Thomas Carlyle – Heroes and Hero Worship (1840-41)

The theme of this lecture series is: “Universal History, the history of what man  has accomplished in this world, is at bottom the History of the Great Men who have worked here.” Only a hero can resolve the tangled contradictions that belief in utilitarianism has led to.

The Hero is her who lives in the inward sphere of things, in the True, Divine and Eternal, which exists always, unseen to most, under the Temporary, Trivial: his being is in that; he declares that abroad, by act or speech as it may be, in declaring himself abroad. (236)

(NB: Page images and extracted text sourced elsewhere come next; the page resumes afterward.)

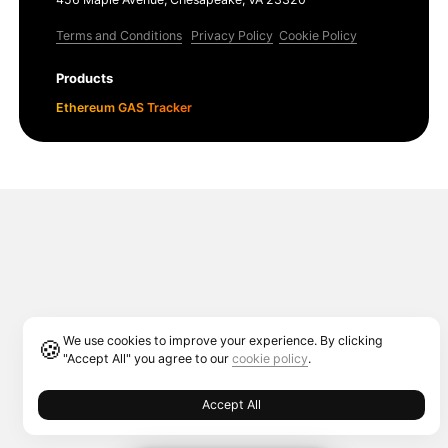
Terms and Conditions
Privacy Policy
Cookie Policy
Products
Ethereum GAS Tracker
We use cookies to improve your experience. By clicking
🍪
"Accept All" you agree to our
cookie policy
.
Accept All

There is an expressive rather than communicative aspect to these men of letters., that can nevertheless tip over into the didactic:

Men of Letters are a perpetual Priesthood, from age to age, teaching all men that a God is still present in their life; that all ‘Appearance,’ whatsoever we see in the world, is but as a vesture for the ‘Divine Idea of the World,’ for ‘that which lies at the bottom of Appearance.’ (237)

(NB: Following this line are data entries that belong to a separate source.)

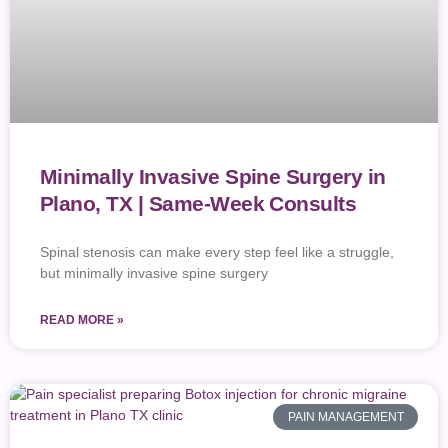
Minimally Invasive Spine Surgery in
Plano, TX | Same-Week Consults
Spinal stenosis can make every step feel like a struggle,
but minimally invasive spine surgery
READ MORE »
PAIN MANAGEMENT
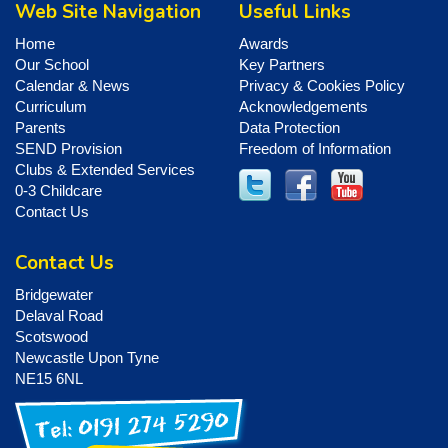
Web Site Navigation
Useful Links
Home
Awards
Our School
Key Partners
Calendar & News
Privacy & Cookies Policy
Curriculum
Acknowledgements
Parents
Data Protection
SEND Provision
Freedom of Information
Clubs & Extended Services
0-3 Childcare
Contact Us
Contact Us
Bridgewater
Delaval Road
Scotswood
Newcastle Upon Tyne
NE15 6NL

Men of letters are not “the momentous one,” but they are individuals, “an infinitesimal fraction of the great body; they can struggle on, and live or else die, as they have been wont. But it deeply concerns the whole society, whether it will set its light on high places, to walk thereby; or trample it under foot, and scatter it in all the ways of wild waste (not without conflagration), as heretofore. Not only societal disuse poses a threat to men of letters, but the whole culture of skepticism that claims mechanism as the secret of the universe. Men of letters fight against this claim…this is their mission.